The Cultural Programme on the 9th began with the March Past – the School Flag and our Logo for this special year, with the theme of the Jubilee – STRETCH BEYOND – were carried by the school captains. The item ‘Tableau’ on the programme won great applause. It depicted the history of Loreto from the beginning, very graphically. Mary Ward passed before our eyes in her carriage drawn by a modest little chestnut pony, which wore a coloured feather duster on its head (for elegance). A fairly modern Mother Teresa Ball, who brought the Institute to Ireland, was the next to occupy the carriage. Then Mother Delfine Hart was seen crossing the ocean to India in the Scotia with her 7 companions. Her arrival in Asansol was even more spectacular. The Howrah-Asansol Express engine with its 3 carriages puffed its way before our disbelieving eyes and so the history went on, describing briefly our activities and out-reach programmes. The dances were from Punjab, Bengal, Gujarat, Nagaland and Kerala. Bharat Natyam, Kathak and Manipuri were danced simultaneously to the same music. Whereas each and every class deserves credit for its drill item, special mention must be made of Ankur Vidyalaya’s splendid performance with their Jubilee Stars. Ankur Vidyalaya is an off-shoot of our ‘Reach Out’ project. The Mass Drill stole the show with its formations – LCA, 125, The Cross, Olympic rings, Ocean waves and flowers.

Finally the whole school – all 1069 and 80 from Ankur Vidyalaya came on the field to form the Logo and sing the theme song, ‘Stretch Beyond’. It was really a Grand Finale – even the little KG joined physically as well as audibly in the final S T R E T C H, while some white gas balloons embossed with ‘LCA, 125’ rose into the air. After the rousing applause from proud Mummies and Daddies and all, Sr. Tressia thanked all who contributed to the grand success of the celebrations and Monday was declared a well-deserved holiday. Then all 3700 present were very happy to be given tea and snacks – the end to a perfect day.

Many, especially Past Pupils, wanted to be invited to the Cultural Programme but space was a problem. The Local TV gave good coverage. One agency has recorded 18 hours of video. Mary Ward’s maxims have been painted on the wall outside the main gate on the G.T. Road. We thank all who lent habits and school uniforms at such short notice. Sr. Igora and her 7-horse power team (Pre-Novices) did a great job in preparing the rooms for all our visitors. We were sad to see all go at cockcrow on the 10th morning. Everyone was happy and congratulated Sr. Tressia, Sisters Staff and Students on the marvellous team-work and discipline which resulted in such a good performance and brought joy to so many. With the exams so near it was back to study immediately. The children rose to the occasion and did their school proud.

11th november– All 28 delegates to the Education Meeting in Kolkata arrived by the Shatabdi Express and were given a royal welcome.

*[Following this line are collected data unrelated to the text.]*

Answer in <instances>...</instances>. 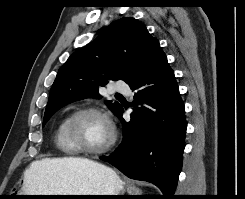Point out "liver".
I'll return each mask as SVG.
<instances>
[{
  "label": "liver",
  "instance_id": "6515ba94",
  "mask_svg": "<svg viewBox=\"0 0 245 199\" xmlns=\"http://www.w3.org/2000/svg\"><path fill=\"white\" fill-rule=\"evenodd\" d=\"M98 165L97 162L86 158L64 157L44 158L34 161L24 173V186L31 192H47L49 177L54 174H68L77 168Z\"/></svg>",
  "mask_w": 245,
  "mask_h": 199
}]
</instances>
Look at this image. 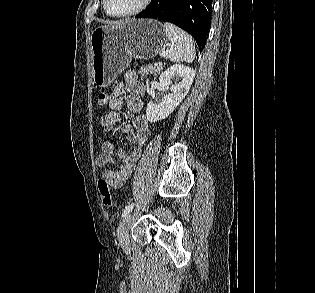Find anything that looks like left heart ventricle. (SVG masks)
<instances>
[{
  "mask_svg": "<svg viewBox=\"0 0 315 293\" xmlns=\"http://www.w3.org/2000/svg\"><path fill=\"white\" fill-rule=\"evenodd\" d=\"M142 0H108V8L113 14H124L136 9Z\"/></svg>",
  "mask_w": 315,
  "mask_h": 293,
  "instance_id": "b2bd125f",
  "label": "left heart ventricle"
}]
</instances>
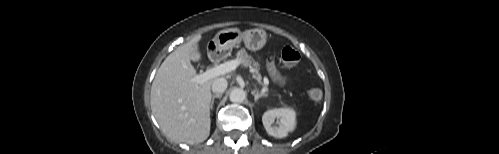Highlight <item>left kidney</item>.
I'll use <instances>...</instances> for the list:
<instances>
[{
	"label": "left kidney",
	"instance_id": "obj_1",
	"mask_svg": "<svg viewBox=\"0 0 499 154\" xmlns=\"http://www.w3.org/2000/svg\"><path fill=\"white\" fill-rule=\"evenodd\" d=\"M275 120H277V126L273 125ZM262 122L268 134L276 138H283L294 130L296 112L286 107L271 109L263 114Z\"/></svg>",
	"mask_w": 499,
	"mask_h": 154
}]
</instances>
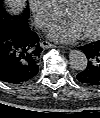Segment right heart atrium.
<instances>
[{
	"label": "right heart atrium",
	"mask_w": 100,
	"mask_h": 118,
	"mask_svg": "<svg viewBox=\"0 0 100 118\" xmlns=\"http://www.w3.org/2000/svg\"><path fill=\"white\" fill-rule=\"evenodd\" d=\"M29 7L39 28L49 26L60 15V9L54 0H29Z\"/></svg>",
	"instance_id": "right-heart-atrium-1"
}]
</instances>
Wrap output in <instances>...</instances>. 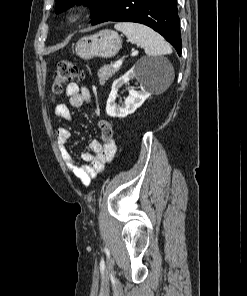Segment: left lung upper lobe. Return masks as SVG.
Masks as SVG:
<instances>
[{
	"label": "left lung upper lobe",
	"instance_id": "obj_1",
	"mask_svg": "<svg viewBox=\"0 0 247 296\" xmlns=\"http://www.w3.org/2000/svg\"><path fill=\"white\" fill-rule=\"evenodd\" d=\"M55 12L60 13L75 3H86L91 7L90 17L95 18L108 4L111 0H56Z\"/></svg>",
	"mask_w": 247,
	"mask_h": 296
}]
</instances>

Children, waving flags of the different countries represented by the delegates formed a guard of honour from the gate up. The Pre-Novices took over with an Adivasi welcome dance, followed by a traditional Indian greeting by the Community at the entrance door, amid exquisite Rangoli decorations. The children gave a short welcome programme on the basket ball court, high-lighting our Indian culture. Our visitors went round the senior and junior school and interacted with the children feeling very much at home. After lunch at 1.15 the majority were still fresh enough to enjoy a trip to Maithon Dam while some rested or relaxed with the Community. After tea it was time for saying Good bye and departure on the 6.30 train. Only Sr. Beatrice remained for the CRI meeting to be held the following day.